(AVAILABLE DATA):
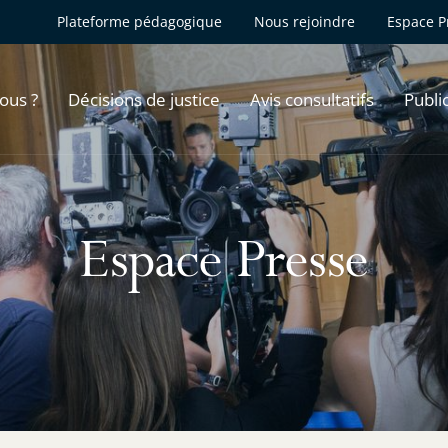
Plateforme pédagogique
Nous rejoindre
Espace P
ous ?
Décisions de justice
Avis consultatifs
Publi
Espace Presse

(WHAT IS BEING ASKED): Everything from the line with "Décisions de justice" to the last line of the entries is to be written out exactly; omit all earlier lines.

(THE ANSWER):
Décisions de justice
Avis consultatifs
Publi
Espace Presse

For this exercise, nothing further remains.